On Twitter/X today one can witness an ongoing war of words1 between proprietary LLMs like OpenAI’s, and open-source models like Llama-22 and Mistral. Some say real generative AI applications will be built on proprietary LLMs, because they’re, well, better. Others claim that real, defensible, LLM apps will require custom-trained models, often based on OSS; anything less is referred to contemptuously as mere “OpenAI wrappers,” doomed to be superseded.
It would probably be good if open source won. As it often does, in software! …But alas, history suggests that in this arena, it most likely will not. The reason being that but LLMs are far more like hardware than software.
Intense, research-heavy, bleeding-edge tech, with its own approach nothing like that of “traditional” software? Check. (Modern AI is so different from procedural software that “traditional” practitioners often can’t even understand conversations between AI practitioners.) Enormous upfront cost to (fabricate|train) the technology? Check.

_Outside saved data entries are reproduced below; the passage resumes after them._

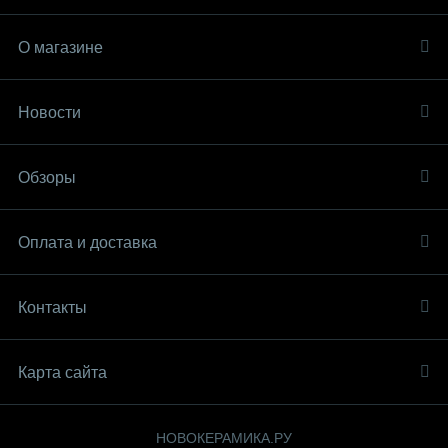
О магазине
Новости
Обзоры
Оплата и доставка
Контакты
Карта сайта
НОВОКЕРАМИКА.РУ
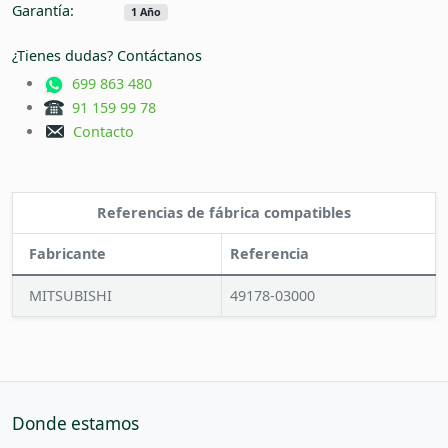
Garantía:
1 Año
¿Tienes dudas? Contáctanos
699 863 480
91 159 99 78
Contacto
Referencias de fábrica compatibles
Fabricante
Referencia
MITSUBISHI
49178-03000
Donde estamos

Further, very significant expenses to actually (buy|run) the (chip|model)? Check. Analogy is of course always suspect … but if you analogize today to, say, the birth of modern computing in the 80s, OpenAI currently has far more in common with Intel than with Microsoft.

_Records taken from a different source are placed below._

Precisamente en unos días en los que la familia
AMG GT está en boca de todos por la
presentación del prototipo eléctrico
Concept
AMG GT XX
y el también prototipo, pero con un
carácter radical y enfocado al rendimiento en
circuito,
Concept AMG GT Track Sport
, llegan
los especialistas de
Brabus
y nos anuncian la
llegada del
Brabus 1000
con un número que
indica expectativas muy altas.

That in turn makes “OpenAI wrapper companies have no moat” sound like “Software companies are just hardware wrappers with no moat.” Which today sounds not just wrong but hilariously wrong … but people actually said that! More precisely, they said “People who are really serious about software should make their own hardware.” This was a very popular belief. It was successful-ish for a little while at places like Sun and SGI, and it of course remains extremely successful at Apple. Custom ASICs remain a multibillion-dollar market. But it is clear in hindsight that pure software companies were, he understated, not exactly doomed.
The killer flip side to “don’t be an Intel wrapper, build your own hardware” was not just the enormous expense but the subsequent Red Queen’s race with Intel/Motorola. What do you say to customers who demand to use their superior chip instead of your homebrew crap; and what do you do, other than quietly die, when next year’s Pentium blows your feeble efforts out of the water?

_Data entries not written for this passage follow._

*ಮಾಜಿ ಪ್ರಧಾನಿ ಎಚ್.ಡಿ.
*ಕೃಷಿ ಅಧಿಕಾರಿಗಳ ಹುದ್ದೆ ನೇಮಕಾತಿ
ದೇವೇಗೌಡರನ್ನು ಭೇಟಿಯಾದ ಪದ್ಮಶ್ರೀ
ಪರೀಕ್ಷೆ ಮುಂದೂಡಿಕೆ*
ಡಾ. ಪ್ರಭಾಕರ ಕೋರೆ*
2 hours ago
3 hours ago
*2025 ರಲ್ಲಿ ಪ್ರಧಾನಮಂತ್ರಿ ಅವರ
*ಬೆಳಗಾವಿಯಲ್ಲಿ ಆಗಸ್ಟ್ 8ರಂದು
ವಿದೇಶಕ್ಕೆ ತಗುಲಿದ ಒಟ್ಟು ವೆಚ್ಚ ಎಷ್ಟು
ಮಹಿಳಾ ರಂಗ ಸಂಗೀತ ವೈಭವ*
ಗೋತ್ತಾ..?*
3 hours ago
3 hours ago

Similarly, “nobody will want to send OpenAI their data” and “But you don’t have control over your own platform” is just cloud computing all over again. It turns out people and enterprises alike are happy for Amazon and Google and Microsoft to host their data. And just as the ability to switch among those Big Three (and smaller upstarts like Digital Ocean) keeps the cloud relatively open and competitive, OpenAI vs Anthropic vs DeepMind vs other upstarts should do the same for LLMs.
This in turn is what made last week’s OpenAI Dev Day announcements so interesting. They released GPTs, sort of no-code customizable / shareable ChatGPTs, and those are indeed very cool and interesting. But they also released their “Assistants API,” which goes far beyond what any of their competitors (currently) offer … and I think in the long run that’s much more interesting.
LLMs all fundamentally have exactly the same interface; shovel input tokens into their context window, siphon output tokens out. But the Assistants API adds another layer of abstraction. It runs code, does custom function calling, and runs RAG on your files for you. In other words, it’s a step towards not just an LLM interface — but an LLM operating system.
Imagine if Intel had pre-empted Microsoft by building and offering an OS themselves, way back in the “In The Beginning Was The Command Line” days. Would Microsoft have even existed? Would Intel have become the all-conqueror of both hardware and software? That seems to me to be the play OpenAI is making today.
Even in that somewhat disconcerting future, there will be many places for open-source LLMs, to do the relatively unsophisticated model gruntwork at scale, or on-device, or far more cheaply. But for the flagship applications, the hard analysis, the serious pattern recognition, the actual … well … artificial intelligence?3 That’s what people most want … and that’s where, while I hate to say it, it’s currently hard to see OSS becoming seriously competitive, and easy to see OpenAI aiming at becoming not just the Intel but also the Microsoft of modern AI.
because hilariously this arguably needs clarification, I mean a war of words between the champions of the two types of LLMs, not between LLMs themselves.
from Meta/Facebook, the surprise new champion of open source!
Stipulated that it’s not “real” intelligence, but if it’s technology used in lieu of real intelligence, “artificial intelligence” doesn’t seem like the worst term, y’know?